VMware Horizon - Zero to Hero Series - Part 2 (Intermediate) - Segment 2
Updated: Nov 6, 2021
Continuing with exploring the VMware Horizon Console, this blog post is focusing on the Users and Groups section.
This blog is part of a group of bite-size segments, as follows:
Users and Groups (this blog)
Inventory (coming soon)
Settings (coming soon)
Users and Groups
The Users and Groups section by default displays all users and groups that are entitled to use the Horizon environment. Key information is available in this display, as shown below.
Table 1: Users and Groups Entitlements
From this Entitlements page, you can also click on Entitlements to add entitlements to desktops or applications, as shown below.
Any changes that you make to user information in Active Directory can be synchronized to Horizon Console by clicking on Update General User Information.
You will be presented with a dialog box explaining which information will be updated. Click on OK to continue.
1.2 Remote Access
When Unified Access Gateway is configured for Horizon Edge services, by default all users that have an entitlement can access their Horizon resources from internal or external connections. You have the ability to change this behaviour by specifying which users are allowed connectivity from external networks by using the Remote Access tab.
In this example, I have added user5 for remote access. This means that any other user except for user5 will be denied access from an external network.
When I try to log on via the Unified Access Gateway as any other user than user5, I get an alert that I’m not entitled to use the system, as shown below:
Unauthenticated Access can be configured to allow users to access their Horizon Apps without requiring their Active Directory credentials. There are many steps that are required to set this up as described below.

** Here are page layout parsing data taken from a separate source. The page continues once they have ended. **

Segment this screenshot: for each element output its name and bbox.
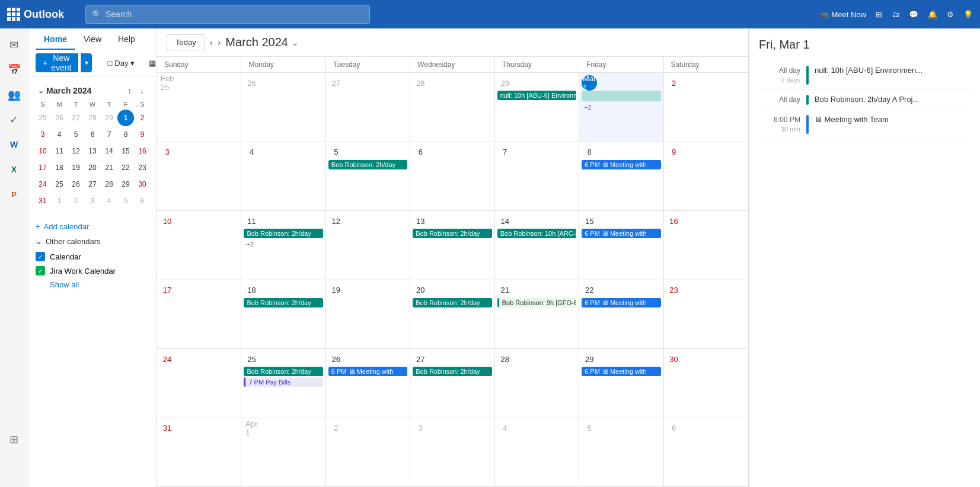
search-box[interactable]: 🔍 Search [85,5,370,24]
cal-date-number[interactable]: 28 [413,75,428,91]
mini-cal-day[interactable]: 7 [101,126,117,143]
cal-date-number[interactable]: 21 [497,283,513,298]
mini-cal-day[interactable]: 26 [68,176,84,193]
mini-cal-day[interactable]: 12 [68,143,84,159]
cal-date-number[interactable]: 27 [328,75,344,91]
right-event-3[interactable]: 6:00 PM 30 min 🖥 Meeting with Team [759,110,971,139]
mail-nav-icon[interactable]: ✉ [2,33,26,57]
cal-date-number[interactable]: Feb 25 [159,75,175,91]
more-apps-icon[interactable]: ⊞ [2,428,26,451]
cal-date-number[interactable]: 31 [159,421,175,436]
cal-event[interactable]: Bob Robinson: 10h [ARC-8] Research and d… [497,229,576,238]
cal-event[interactable]: Bob Robinson: 2h/day [413,367,491,376]
mini-cal-day[interactable]: 4 [101,193,117,209]
mini-cal-day[interactable]: 6 [84,126,101,143]
cal-date-number[interactable]: 26 [328,351,344,367]
ppt-nav-icon[interactable]: P [2,182,26,206]
cal-date-number[interactable]: 17 [159,283,175,298]
mini-cal-title[interactable]: March 2024 [46,86,91,95]
cal-date-number[interactable]: 5 [328,145,344,160]
cal-event[interactable]: 7 PM Pay Bills [244,377,323,387]
mini-cal-day[interactable]: 8 [117,126,134,143]
cal-event[interactable]: Bob Robinson: 2h/day [244,298,323,307]
cal-date-number[interactable]: 9 [666,145,682,160]
mini-cal-day[interactable]: 18 [51,159,68,176]
mini-cal-day[interactable]: 1 [51,193,68,209]
show-all-btn[interactable]: Show all [36,278,149,291]
cal-event[interactable]: 6 PM 🖥 Meeting with [582,298,660,307]
cal-date-number[interactable]: 29 [582,351,597,367]
mini-cal-day[interactable]: 5 [68,126,84,143]
cal-date-number[interactable]: 29 [497,75,513,91]
mini-cal-day[interactable]: 22 [117,159,134,176]
cal-event[interactable]: Bob Robinson: 2h/day [328,160,407,169]
cal-date-number[interactable]: 11 [244,213,259,229]
mini-cal-day[interactable]: 26 [51,110,68,126]
mini-cal-day[interactable]: 29 [117,176,134,193]
cal-title-chevron[interactable]: ⌄ [292,38,299,47]
mini-cal-day[interactable]: 23 [134,159,151,176]
mini-cal-day[interactable]: 2 [68,193,84,209]
work-week-btn[interactable]: ▦ Work week [143,53,157,72]
meet-now-btn[interactable]: 📹 Meet Now [819,10,866,19]
cal-date-number[interactable]: 12 [328,213,344,229]
mini-cal-day[interactable]: 15 [117,143,134,159]
cal-date-number[interactable]: 3 [159,145,175,160]
prev-month-btn[interactable]: ‹ [210,37,213,48]
tasks-nav-icon[interactable]: ✓ [2,108,26,132]
cal-date-number[interactable]: 25 [244,351,259,367]
cal-date-number[interactable]: 10 [159,213,175,229]
cal-date-number[interactable]: 13 [413,213,428,229]
mini-cal-day[interactable]: 11 [51,143,68,159]
tab-view[interactable]: View [75,28,110,50]
cal-date-number[interactable]: 4 [244,145,259,160]
new-event-button[interactable]: + New event [36,53,78,72]
mini-cal-day[interactable]: 30 [134,176,151,193]
mini-cal-prev[interactable]: ↑ [125,85,135,97]
mini-cal-day[interactable]: 28 [84,110,101,126]
cal-date-number[interactable]: 8 [582,145,597,160]
cal-date-number[interactable]: Apr 1 [244,421,259,436]
today-button[interactable]: Today [167,34,205,50]
mini-cal-day[interactable]: 31 [34,193,51,209]
cal-date-number[interactable]: 14 [497,213,513,229]
cal-date-number[interactable]: Mar 1 [582,75,597,91]
cal-event[interactable]: +2 [582,102,660,112]
calendar-item-jira[interactable]: ✓ Jira Work Calendar [36,264,149,278]
mini-cal-day[interactable]: 24 [34,176,51,193]
mini-cal-day[interactable]: 27 [84,176,101,193]
calendar-nav-icon[interactable]: 📅 [2,58,26,82]
mini-cal-day[interactable]: 17 [34,159,51,176]
tab-home[interactable]: Home [36,28,75,50]
cal-date-number[interactable]: 28 [497,351,513,367]
mini-cal-day[interactable]: 3 [34,126,51,143]
right-event-2[interactable]: All day Bob Robinson: 2h/day A Proj... [759,90,971,110]
mini-cal-day[interactable]: 4 [51,126,68,143]
day-btn[interactable]: □ Day ▾ [101,53,141,72]
cal-date-number[interactable]: 23 [666,283,682,298]
feedback-icon[interactable]: 💬 [909,10,918,19]
mini-cal-day[interactable]: 13 [84,143,101,159]
cal-date-number[interactable]: 4 [497,421,513,436]
mini-cal-day[interactable]: 27 [68,110,84,126]
cal-event[interactable]: null: 10h [ABU-6] Environment setup [497,91,576,100]
cal-event[interactable]: Bob Robinson: 2h/day [244,367,323,376]
cal-event[interactable]: Bob Robinson: 2h/day [413,229,491,238]
apps-icon[interactable]: ⊞ [876,10,882,19]
collab-icon[interactable]: 🗂 [892,10,899,19]
cal-date-number[interactable]: 19 [328,283,344,298]
other-calendars-header[interactable]: ⌄ Other calendars [36,233,149,249]
notifications-icon[interactable]: 🔔 [928,10,937,19]
cal-date-number[interactable]: 2 [328,421,344,436]
cal-date-number[interactable]: 30 [666,351,682,367]
mini-cal-day[interactable]: 9 [134,126,151,143]
cal-event[interactable]: 6 PM 🖥 Meeting with [582,367,660,376]
cal-date-number[interactable]: 27 [413,351,428,367]
cal-event[interactable]: 6 PM 🖥 Meeting with [582,160,660,169]
cal-event[interactable]: Bob Robinson: 9h [GFO-6] Bug with colors [497,298,576,307]
cal-event-continuation[interactable] [582,91,660,101]
mini-cal-day[interactable]: 19 [68,159,84,176]
cal-event[interactable]: Bob Robinson: 2h/day [244,229,323,238]
mini-cal-day[interactable]: 1 [117,110,134,126]
mini-cal-day[interactable]: 2 [134,110,151,126]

1.3.1 Add Unauthenticated Access User
The first step is to add a user for unauthenticated access.
Search and select the user you wish to add, for example I have selected user7.
On the Settings page, you can change the alias name for the account. You can also Enable Hybrid Logon. This gives the ability for the unauthenticated user account to access to domain-level services. Click Submit when completed.
1.3.2 Configure the Connection Server for Unauthenticated Access User
The Connection Server needs to be configured to allow unauthenticated access. Select Settings from the navigation menu and then select Servers.
Click on the Connection Server tab, select a Connection Server from the list and then click Edit.
Select the Authentication tab, scroll down to Unauthentication Access and use the drop-down list to select Enabled. Next, use the drop-down list to select the user that you configured in previous step for Default Unauthenticated Access User and click OK.
1.3.3 Entitle the Unauthenticated Access User to a Horizon App
In this step, you need to assign the user to an application that requires unauthenticated access. Click Users and Groups in the navigation menu. Click on the Entitlements button and select Add Application Entitlement.
1.3.4 Configure the Horizon Client for Unauthenticated Access
Before connecting to the Horizon App with the unauthentication access user, the Horizon client needs to be configured to allow the log in. Launch the Horizon Client and click on the Settings tab. Place a check against Log in anonymously using Unauthenticated Access.
Now when you double-click on your Connection Server URL, you are automatically authenticated against the Connection Server and your application entitlement appears.
This concludes this bite-size segment on the Horizon Console that focused on the Users and Groups section. In the next blog, I will be focusing on the Inventory section.